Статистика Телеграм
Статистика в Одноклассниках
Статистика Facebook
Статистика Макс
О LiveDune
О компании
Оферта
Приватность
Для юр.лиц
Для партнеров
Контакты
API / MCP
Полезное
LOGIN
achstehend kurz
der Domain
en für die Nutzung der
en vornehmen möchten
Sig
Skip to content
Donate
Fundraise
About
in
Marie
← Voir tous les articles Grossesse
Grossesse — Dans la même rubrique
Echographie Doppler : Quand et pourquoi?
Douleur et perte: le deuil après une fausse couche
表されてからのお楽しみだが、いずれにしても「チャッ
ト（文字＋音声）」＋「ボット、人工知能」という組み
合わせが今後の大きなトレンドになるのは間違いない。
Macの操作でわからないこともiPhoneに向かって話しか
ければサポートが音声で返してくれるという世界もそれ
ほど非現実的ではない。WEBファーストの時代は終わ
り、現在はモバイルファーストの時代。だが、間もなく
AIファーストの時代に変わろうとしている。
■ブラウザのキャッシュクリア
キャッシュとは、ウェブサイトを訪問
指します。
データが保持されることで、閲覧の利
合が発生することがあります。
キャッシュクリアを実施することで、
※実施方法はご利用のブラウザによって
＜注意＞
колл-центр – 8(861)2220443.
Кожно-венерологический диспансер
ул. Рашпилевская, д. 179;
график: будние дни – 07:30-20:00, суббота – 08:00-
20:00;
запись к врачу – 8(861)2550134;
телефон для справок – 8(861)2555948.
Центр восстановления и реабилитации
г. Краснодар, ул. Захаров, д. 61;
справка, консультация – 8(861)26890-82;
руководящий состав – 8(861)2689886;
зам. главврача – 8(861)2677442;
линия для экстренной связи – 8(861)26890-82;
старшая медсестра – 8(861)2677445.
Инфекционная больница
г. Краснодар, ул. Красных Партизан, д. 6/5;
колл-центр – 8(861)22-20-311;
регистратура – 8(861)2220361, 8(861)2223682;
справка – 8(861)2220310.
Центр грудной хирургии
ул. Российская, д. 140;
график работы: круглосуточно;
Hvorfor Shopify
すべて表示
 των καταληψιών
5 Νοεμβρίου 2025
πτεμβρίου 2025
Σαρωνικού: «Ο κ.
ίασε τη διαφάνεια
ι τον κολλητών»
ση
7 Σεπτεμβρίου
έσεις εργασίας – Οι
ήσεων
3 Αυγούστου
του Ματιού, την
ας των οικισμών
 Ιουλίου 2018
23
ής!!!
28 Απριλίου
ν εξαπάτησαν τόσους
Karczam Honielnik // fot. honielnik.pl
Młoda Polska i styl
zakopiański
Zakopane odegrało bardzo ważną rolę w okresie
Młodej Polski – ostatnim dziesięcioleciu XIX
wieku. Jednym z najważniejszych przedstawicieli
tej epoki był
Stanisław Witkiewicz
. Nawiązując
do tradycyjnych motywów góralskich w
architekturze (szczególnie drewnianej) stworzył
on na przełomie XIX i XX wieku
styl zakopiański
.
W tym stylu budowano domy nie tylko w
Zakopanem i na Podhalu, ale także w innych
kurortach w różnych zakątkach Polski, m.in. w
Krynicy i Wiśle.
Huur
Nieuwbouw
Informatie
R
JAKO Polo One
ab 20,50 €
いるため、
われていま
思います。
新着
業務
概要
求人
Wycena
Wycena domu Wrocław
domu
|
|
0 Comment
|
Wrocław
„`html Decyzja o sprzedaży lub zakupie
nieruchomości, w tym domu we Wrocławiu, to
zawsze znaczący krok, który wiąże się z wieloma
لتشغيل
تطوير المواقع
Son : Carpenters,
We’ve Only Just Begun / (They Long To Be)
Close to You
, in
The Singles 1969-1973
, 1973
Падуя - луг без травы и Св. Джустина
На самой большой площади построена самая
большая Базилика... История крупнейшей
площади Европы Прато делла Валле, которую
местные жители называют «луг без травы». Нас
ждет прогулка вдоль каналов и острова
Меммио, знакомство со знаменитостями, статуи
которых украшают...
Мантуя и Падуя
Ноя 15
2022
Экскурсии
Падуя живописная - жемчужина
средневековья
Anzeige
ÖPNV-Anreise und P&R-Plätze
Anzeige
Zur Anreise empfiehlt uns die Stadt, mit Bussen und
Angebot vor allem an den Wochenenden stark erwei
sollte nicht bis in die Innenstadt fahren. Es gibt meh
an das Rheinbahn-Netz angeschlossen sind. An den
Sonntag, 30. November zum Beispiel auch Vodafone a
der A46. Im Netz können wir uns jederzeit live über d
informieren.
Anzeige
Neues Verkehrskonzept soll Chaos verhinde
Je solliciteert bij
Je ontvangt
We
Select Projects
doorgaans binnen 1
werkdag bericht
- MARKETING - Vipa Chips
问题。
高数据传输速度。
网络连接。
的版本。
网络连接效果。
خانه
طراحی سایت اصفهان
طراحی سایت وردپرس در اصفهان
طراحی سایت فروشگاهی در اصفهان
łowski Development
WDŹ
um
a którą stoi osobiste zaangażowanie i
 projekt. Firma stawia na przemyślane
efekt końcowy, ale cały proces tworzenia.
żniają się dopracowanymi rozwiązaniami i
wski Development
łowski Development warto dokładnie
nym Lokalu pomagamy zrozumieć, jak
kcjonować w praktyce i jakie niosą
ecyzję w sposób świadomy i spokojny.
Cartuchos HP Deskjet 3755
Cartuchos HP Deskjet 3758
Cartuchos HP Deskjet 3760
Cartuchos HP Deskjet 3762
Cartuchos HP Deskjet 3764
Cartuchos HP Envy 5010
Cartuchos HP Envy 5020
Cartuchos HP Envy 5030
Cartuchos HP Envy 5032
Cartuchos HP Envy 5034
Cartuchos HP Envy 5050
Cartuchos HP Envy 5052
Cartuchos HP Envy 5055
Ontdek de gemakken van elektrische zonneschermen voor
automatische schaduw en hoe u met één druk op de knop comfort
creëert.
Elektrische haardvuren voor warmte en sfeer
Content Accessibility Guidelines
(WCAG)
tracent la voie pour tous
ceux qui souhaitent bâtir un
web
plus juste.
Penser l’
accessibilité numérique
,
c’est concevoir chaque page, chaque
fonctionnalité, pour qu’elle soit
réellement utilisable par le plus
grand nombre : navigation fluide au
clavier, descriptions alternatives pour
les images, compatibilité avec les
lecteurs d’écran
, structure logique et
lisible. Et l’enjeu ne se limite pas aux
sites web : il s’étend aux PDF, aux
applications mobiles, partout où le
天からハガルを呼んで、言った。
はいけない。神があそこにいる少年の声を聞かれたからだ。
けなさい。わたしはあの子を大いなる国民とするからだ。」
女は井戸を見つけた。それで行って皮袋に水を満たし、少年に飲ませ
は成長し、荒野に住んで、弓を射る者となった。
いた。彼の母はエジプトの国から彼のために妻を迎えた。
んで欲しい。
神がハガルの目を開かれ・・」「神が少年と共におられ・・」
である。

-*-*-

_WHAT THE TASK REQUIRES:_
Across the data above, how many lines contain "Grossesse"? Reply with a bare number.

_COMPLETED TASK:_
2